What needs to be done:
Apart from the pictures, everything in the lines below must be printed exactly.

Supplied information:
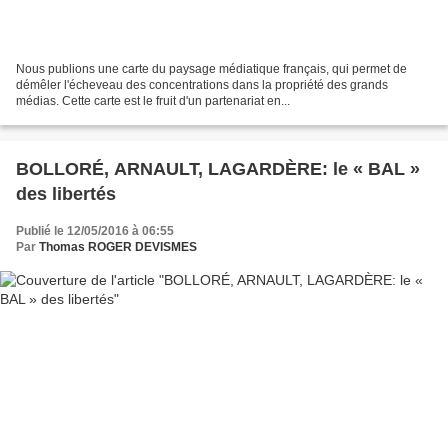
Nous publions une carte du paysage médiatique français, qui permet de
démêler l'écheveau des concentrations dans la propriété des grands
médias. Cette carte est le fruit d'un partenariat en...
BOLLORÉ, ARNAULT, LAGARDÈRE: le « BAL »
des libertés
Publié le 12/05/2016 à 06:55
Par
Thomas ROGER DEVISMES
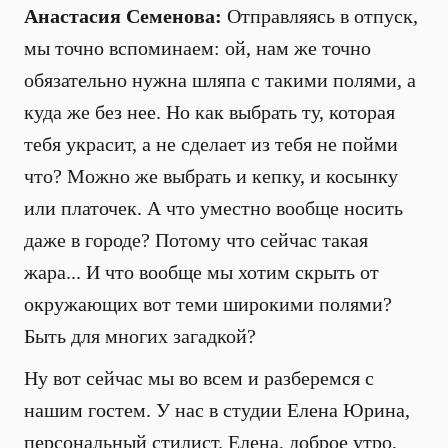
Анастасия Семенова:
Отправляясь в отпуск,
мы точно вспоминаем: ой, нам же точно
обязательно нужна шляпа с такими полями, а
куда же без нее. Но как выбрать ту, которая
тебя украсит, а не сделает из тебя не пойми
что? Можно же выбрать и кепку, и косынку
или платочек. А что уместно вообще носить
даже в городе? Потому что сейчас такая
жара... И что вообще мы хотим скрыть от
окружающих вот теми широкими полями?
Быть для многих загадкой?
Ну вот сейчас мы во всем и разберемся с
нашим гостем. У нас в студии Елена Юрина,
персональный стилист. Елена, доброе утро,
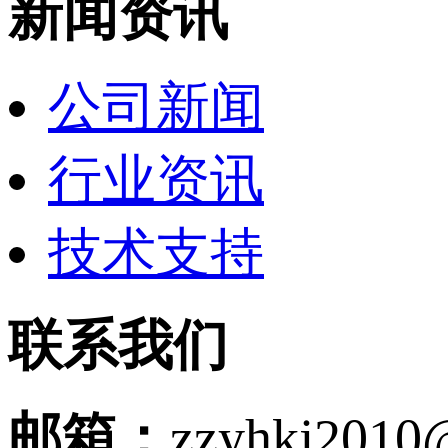
新闻资讯
公司新闻
行业资讯
技术支持
联系我们
邮箱：
zzyhkj2010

Result:
Nous publions une carte du paysage médiatique français, qui permet de
démêler l'écheveau des concentrations dans la propriété des grands
médias. Cette carte est le fruit d'un partenariat en...
BOLLORÉ, ARNAULT, LAGARDÈRE: le « BAL »
des libertés
Publié le 12/05/2016 à 06:55
Par
Thomas ROGER DEVISMES
Анастасия Семенова:
Отправляясь в отпуск,
мы точно вспоминаем: ой, нам же точно
обязательно нужна шляпа с такими полями, а
куда же без нее. Но как выбрать ту, которая
тебя украсит, а не сделает из тебя не пойми
что? Можно же выбрать и кепку, и косынку
или платочек. А что уместно вообще носить
даже в городе? Потому что сейчас такая
жара... И что вообще мы хотим скрыть от
окружающих вот теми широкими полями?
Быть для многих загадкой?
Ну вот сейчас мы во всем и разберемся с
нашим гостем. У нас в студии Елена Юрина,
персональный стилист. Елена, доброе утро,
新闻资讯
公司新闻
行业资讯
技术支持
联系我们
邮箱：
zzyhkj2010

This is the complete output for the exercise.